Tech Blog

Learning gradio

Today I was playing with the hugging face API when I was following the gradio course on deep learning.ai ; in that course they use the python request API to make calls out to hugging face’s inference API;

For these courses, rather than using the notebook and hitting shift enter on each cell, I’m actually copying and pasting the code onto my local machine and running from here because I’m hoping the knowledge will stick more. It’s been proving fruitful because I feel like I’m actually owning the code more.
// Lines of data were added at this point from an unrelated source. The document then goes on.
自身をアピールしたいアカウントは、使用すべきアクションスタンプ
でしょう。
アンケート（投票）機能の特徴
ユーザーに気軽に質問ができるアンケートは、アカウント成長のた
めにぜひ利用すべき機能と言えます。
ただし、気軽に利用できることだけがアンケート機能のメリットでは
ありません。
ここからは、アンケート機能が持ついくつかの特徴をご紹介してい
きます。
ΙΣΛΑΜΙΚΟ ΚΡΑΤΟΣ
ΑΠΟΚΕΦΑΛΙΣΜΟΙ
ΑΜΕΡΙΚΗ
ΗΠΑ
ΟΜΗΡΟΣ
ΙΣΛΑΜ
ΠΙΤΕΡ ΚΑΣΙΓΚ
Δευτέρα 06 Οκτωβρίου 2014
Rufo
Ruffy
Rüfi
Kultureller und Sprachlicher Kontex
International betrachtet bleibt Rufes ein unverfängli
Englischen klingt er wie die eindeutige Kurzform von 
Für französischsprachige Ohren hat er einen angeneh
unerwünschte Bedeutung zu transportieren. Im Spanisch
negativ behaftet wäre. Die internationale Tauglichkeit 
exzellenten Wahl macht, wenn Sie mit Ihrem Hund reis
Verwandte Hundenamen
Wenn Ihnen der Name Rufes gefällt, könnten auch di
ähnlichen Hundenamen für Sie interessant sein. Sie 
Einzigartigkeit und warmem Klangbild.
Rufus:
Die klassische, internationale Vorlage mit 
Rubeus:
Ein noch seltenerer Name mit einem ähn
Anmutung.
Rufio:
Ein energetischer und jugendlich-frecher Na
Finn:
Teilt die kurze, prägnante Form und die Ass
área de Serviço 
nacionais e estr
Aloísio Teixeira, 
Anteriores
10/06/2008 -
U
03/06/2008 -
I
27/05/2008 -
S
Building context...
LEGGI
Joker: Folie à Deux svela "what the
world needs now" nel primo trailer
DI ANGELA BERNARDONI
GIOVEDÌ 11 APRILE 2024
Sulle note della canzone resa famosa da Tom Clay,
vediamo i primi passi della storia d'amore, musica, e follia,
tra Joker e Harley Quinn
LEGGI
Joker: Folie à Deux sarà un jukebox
And often times it’s not even that smooth a transition. I have to make modifications, which is forcing me to think and learn.

so a few things:

  1. I’m embracing the UV system as opposed to PIP. And I really like these in line script dependencies where I can run things in an isolated context. So I start by doing that. And then I can do uv run xxx ; the alternative is to use venv and I use uv add <module> which modifies the pyproject.toml and then I execute uv run xxx
  2. I also needed to obtain API keys from a different providers like Gemini, HuggingFace, etc. and monitor costs incurred; this was educational as well
  3. With the gradio course in particular, I learned that the HuggingFace inference api that uses https://api-inference.huggingface.co/ is deprecated and now uses: https://router.huggingface.co/hf-inference/
  4. Lesson 2 in that gradio course employs the Salesforce/blip-image-captioning-base model to do image-to-text captioning. And with that success from lesson one, I thought this would be easy to do. Not so! I kept getting 404 errors and couldn’t figure out why. I mean it worked with the models from Lesson one! I believe now that after looking at the model page, there are no inference providers for that model, hence nothing to pick up my request! I can try again with another model that has an inference provider. Or I can just download the model myself and use it (as I did with the other deep learning course); after all, learning gradio is the objective here!